Healthcare system barriers to CRC screening also may have played a role in the low screening rates by presenting obstacles that patients were not able to overcome. For example, although all patients had insurance, coverage varied by type of plan, and the amount of the co-pay for certain tests appeared to be a barrier for some patients [47]. But even when colonoscopy was recommended, there was no clear timeline or plan for scheduling an exam. In fact, patients were told different things about scheduling, and there was confusion about whose responsibility it was to schedule an exam. Although the intervention addressed barriers, it did not facilitate navigation through the actual barriers encountered, and it appears that the intervention was effective only for the most motivated patients (e.g., those with prior screening or family history).

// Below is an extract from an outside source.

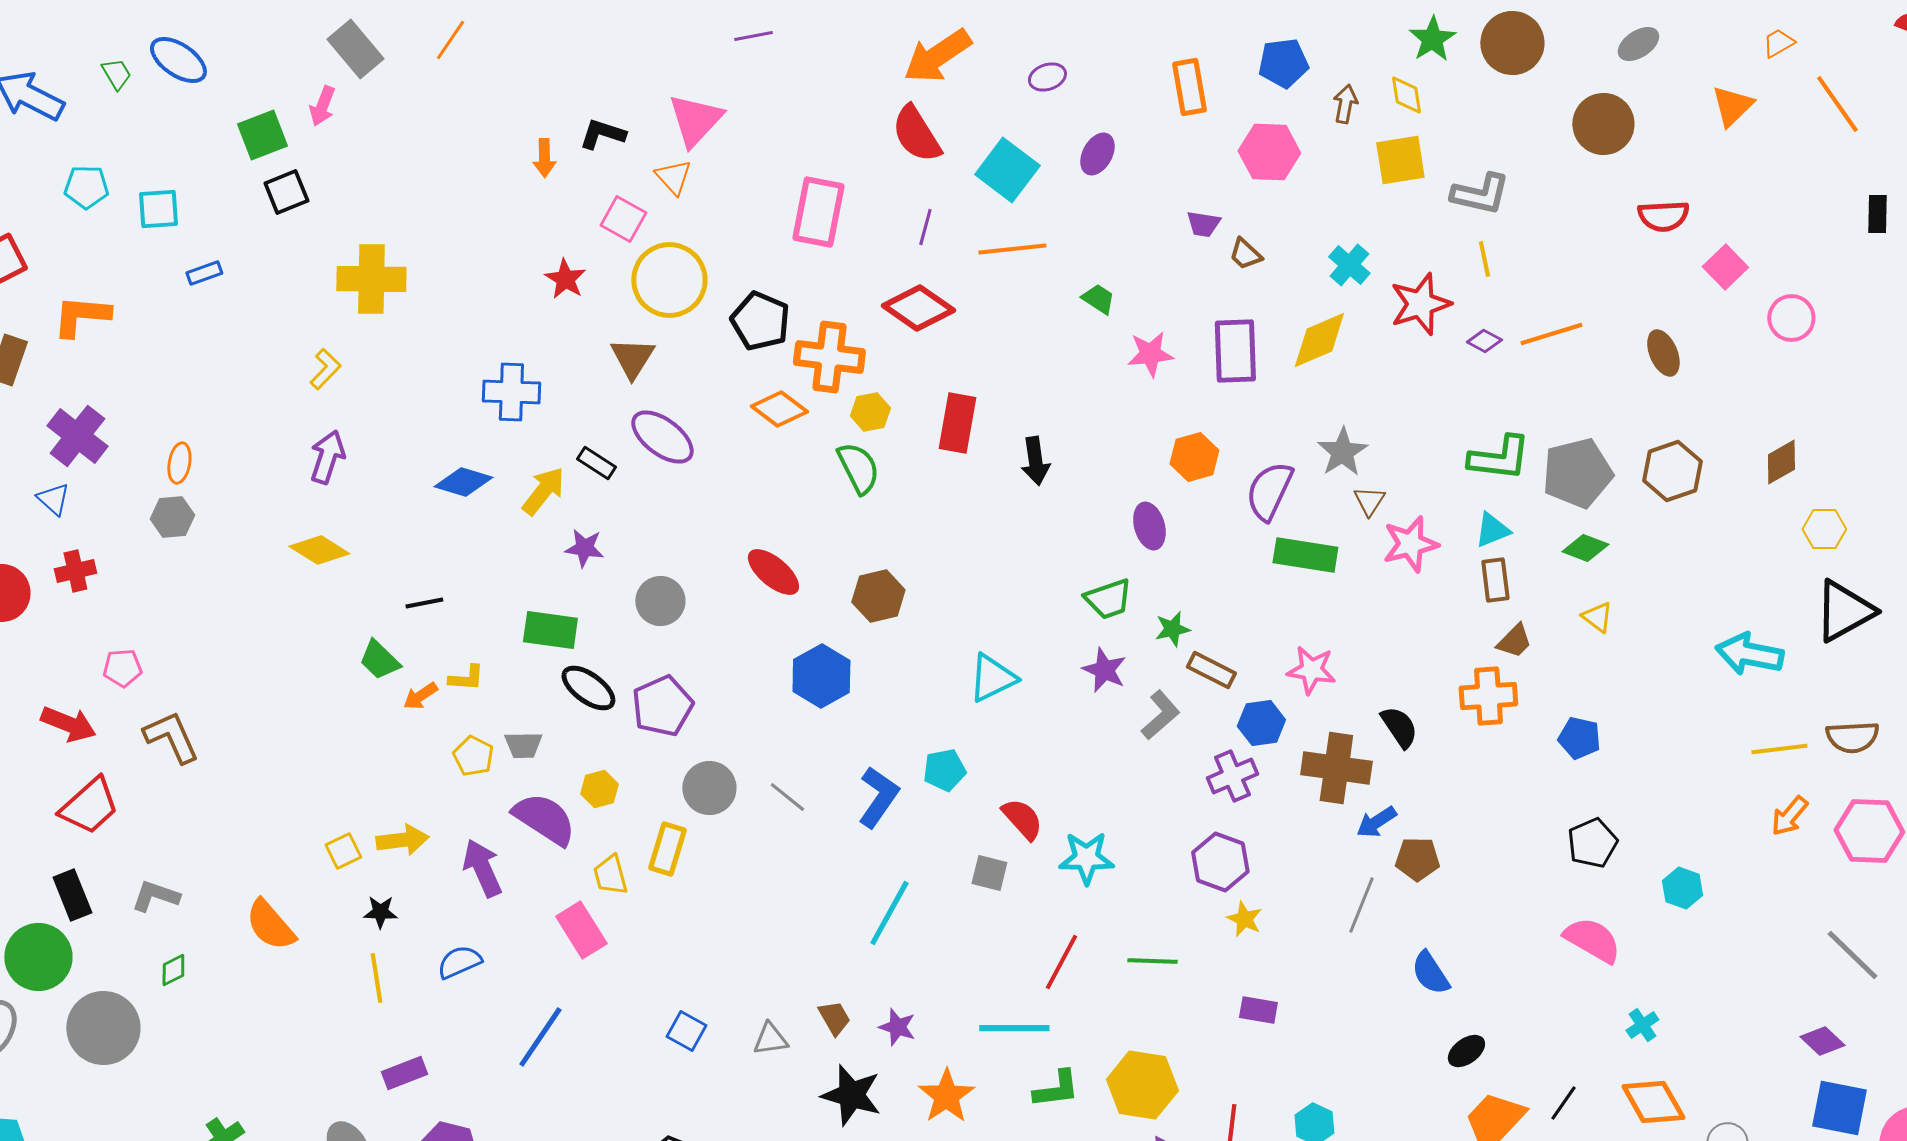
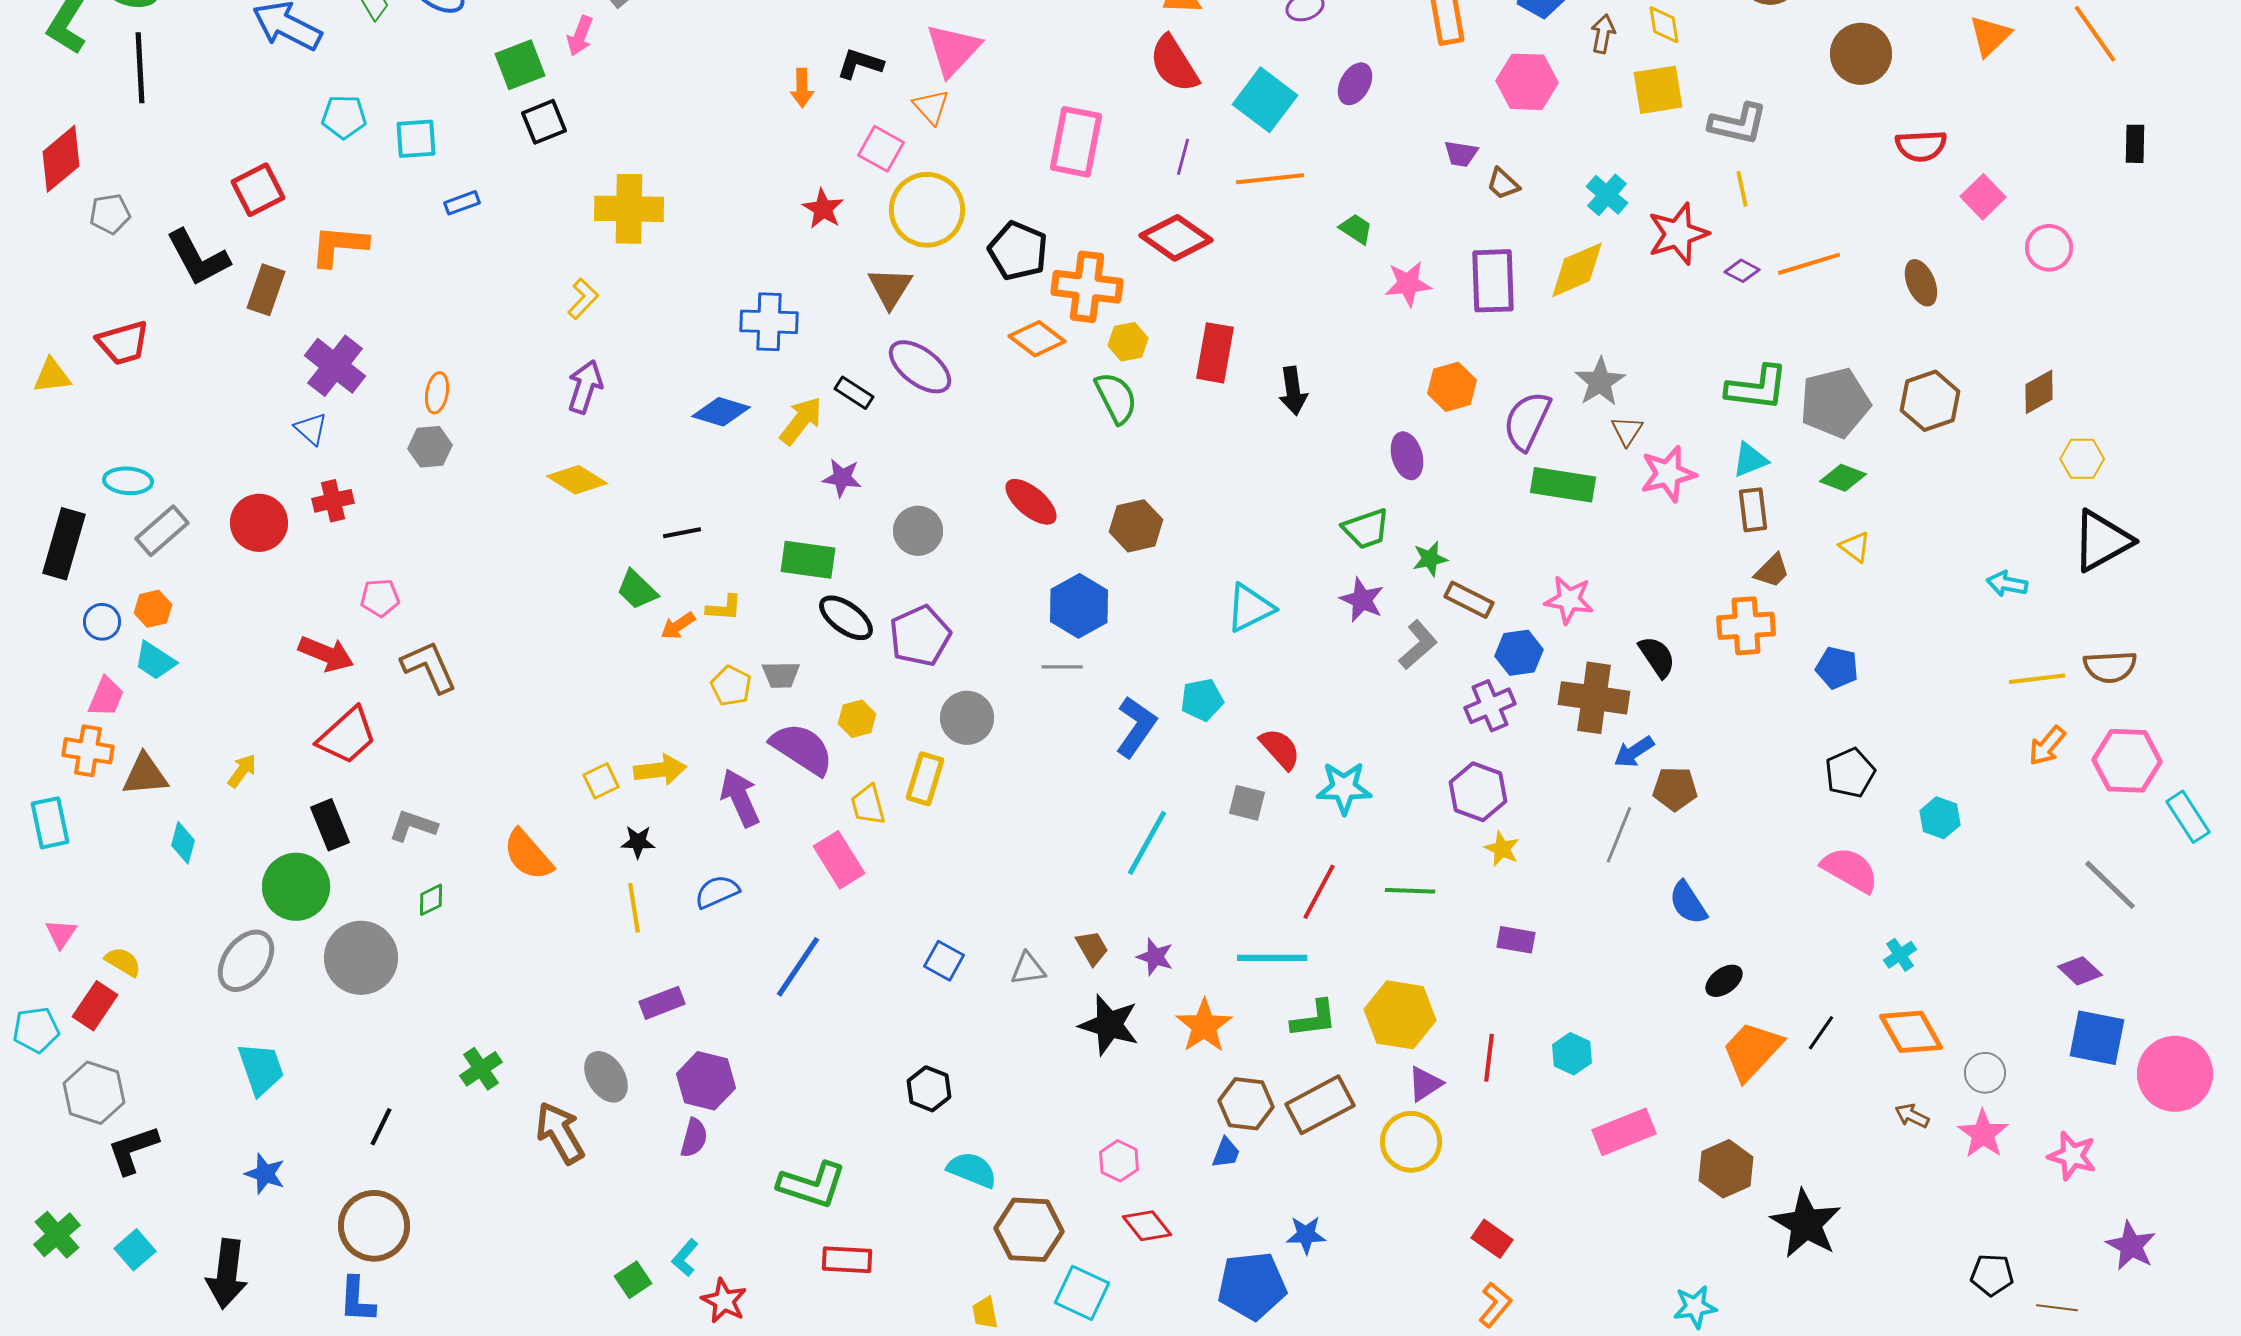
cyan arrow: (1749, 654) -> (2007, 584), size x0.6
gray line: (787, 797) -> (1062, 667), moved, turned -39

Collectively, these observations suggest that a patient-directed intervention focused primarily on motivational messages rather than planning may not be effective in clinic settings where physicians’ beliefs and preferences and healthcare system barriers need to be addressed in conjunction with patients’ preferences and other circumstances.

Strengths and Limitations

Strengths of our study include that we measured screening completion using medical records and that we conducted both intention-to-treat and per protocol analyses. We also examined changes in intermediate psychosocial variables over the short and long terms, and we conducted a detailed process evaluation of the intervention. Limitations include that our findings can be generalized only to persons who have access to and use healthcare and that our analyses of intermediate variables should be considered exploratory due to the likelihood of type 2 error.

Conclusions

Our results show that in a clinic setting, a patient-directed tailored intervention based on the trans-theoretical model was not more effective at increasing CRC screening than a public web site or only being surveyed. Positive changes in some of the intermediate psychosocial variables, although favoring the tailored group, did not translate into increased screening. We need to better understand what occurs between physicians’ and patients and what system factors can be modified to increase adherence. To date, as a research community, we have yet to identify an intervention approach for CRC screening that is consistently more effective than usual care or minimal cues despite using the best available theoretical evidence and state-of-the-science methods [25].